第2話 NeWSにニュースが舞い込んだ!
昼のシブヤは忙しい。というか、スクランブル交差点が、日本の人口コマーシャルということか、人を集めるのがうまいものだと感心している。しかし、そんな重要都市で怪奇な事件が起きるようだ。虫の噂がする。
「あ、いつもご苦労様です。」
局長が、いつものように、警察官に挨拶をすると、
「すいません、静かにしてくれませんか。いま、ホシを追ってるところでして。」
「ニュースのネタ出来たな。のってくぞ。」
「「はい。」」
「で、どんな奴で?」
「抗争中の幹部の一人が、シブヤで歩いてるのを見たという情報でしてね。

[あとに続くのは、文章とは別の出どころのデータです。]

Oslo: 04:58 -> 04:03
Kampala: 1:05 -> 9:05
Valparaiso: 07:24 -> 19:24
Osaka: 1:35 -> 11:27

」
「なるほど、なるほど。」
「しっ、交差点を渡たるところで一気に行きますから。」
「別件逮捕ってやつだよ。」
「それは、よかった。コード011、フォローの準備は?」
「気配を消してるのにうるさいな。……でも、もう捕まったらしいぜ。」
警官は、渡る様子のない幹部の様子を見て、一気に駆け寄ったらしい。
「礼状出てるんで、任意同行できますか。にしても、ひどい恰好ですね。全身、あざだらけですわ。」
その後ろを、ぶらぶらとNeWSのメンバーが、一目につかぬよう、場所を変える手はずを整えた。

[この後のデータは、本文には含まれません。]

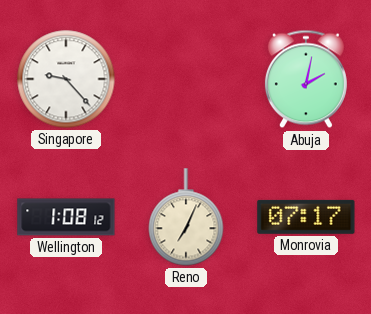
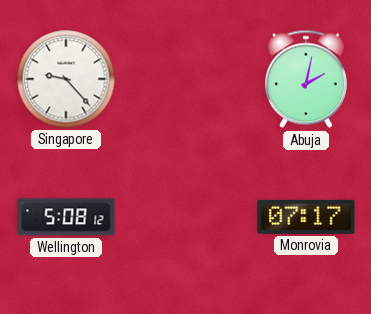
Wellington: 1:08 -> 5:08
Reno: 7:04 -> none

「それ、きっと、情報をはかせるための、例のアレですよ。」
「アレか。お前何の情報握ってるんだ。それより、少しは自分で歩かんか。」
と、立ちっぱなしの男を肩に背負う警察官をみて、
「都市伝説『スタンディング・アローン』ってのはどうかしら。昨日からずっとそうだったみたいだから。」
「大体、ヤクザの幹部だぞ。」
「だから、噂だけで済んでいいんじゃない。」
そして、コード011は、気づいたように言った。
「お前、知ってたの? なら、どうして教えないんだよ。」
「私達は、情報屋よ。警察に、たれ込んだのも私だし。」
「それにしてもだよ!」
「置き去りになってるからって? 置き去りだから、動きがあるかもと思って、私は静観していたのよ。NeWSにアップするには、情報不足だし。」
「いつものでっち上げはしないのかよ!」
「ヤバいんだよ、今度のヤマは。」
コード46は、警官に訊いた。
「何か、おかしい点はありませんか? 気絶でもしてるのかな?」
「いや、意識を失ってる状態だ。やばいかもしれないぞ。呼吸がない。というか、心音もないんだけどな。」
「ビンゴ!面白いわ~、別件の犯人が、他のヤクザにぼこられ死亡。うん、悪くない。」
「それがな、オッチャンとしては、笑えないの。笑い声が聞こえるの、こいつから。そして、俺は腕をつかんでいるわけだが、これは、経験上、もう死んでるのね。脈もないし、今にも腕がもげそうな……」
交差点の信号が変わると、警官はすぐ覆面パトカーに乗った。
「ヤバス、シブヤにゾンビが現れた件。」
早速、はなCに書き込むコード46。
「おいおい、それでいいのか?」
「食いついてくる専門家が欲しいのよ。」
「ゾンビなんて、日本は基本火葬だろ。それに、事件性は・・・。」
「ゾンビ。」
「食いつきOKだし。次回来なかったら?」
「都市伝説で済むからいいじゃん。」
「都市伝説、都市伝説って、いったいなんなんだよ。」
「マジで裏取りたいの?」
「そりゃ、俺たちの仕事はNeWSだからなぁ。」
「アクセス増やすにはちょうどいいじゃない。噂が広まれば、もうちょっとくらい増えるっしょ。」
「シブヤにゾンビ?」
「あら、PALからだわ。」
情報屋のPALは、決して正体を明かさない。ただ、局長権限で、協力を依頼する関係になっている。
「ああ、あの情報屋。」
「渋谷に持ってったのかぁ。やはり、田舎者の巣窟のあのグループかな?」
「何の情報を持ってきたの?」
「虫が入ってんじゃない? 今回の死体。」
「笑う虫か。」
「ちょっと、専門家の意見が必要なようね。」
「ああ~、ホントただの虫だって、ムシの虫。ICだよ。きっと、警察から、そっちに連絡いくよ。ああ、来たみたいだね、じゃあ。」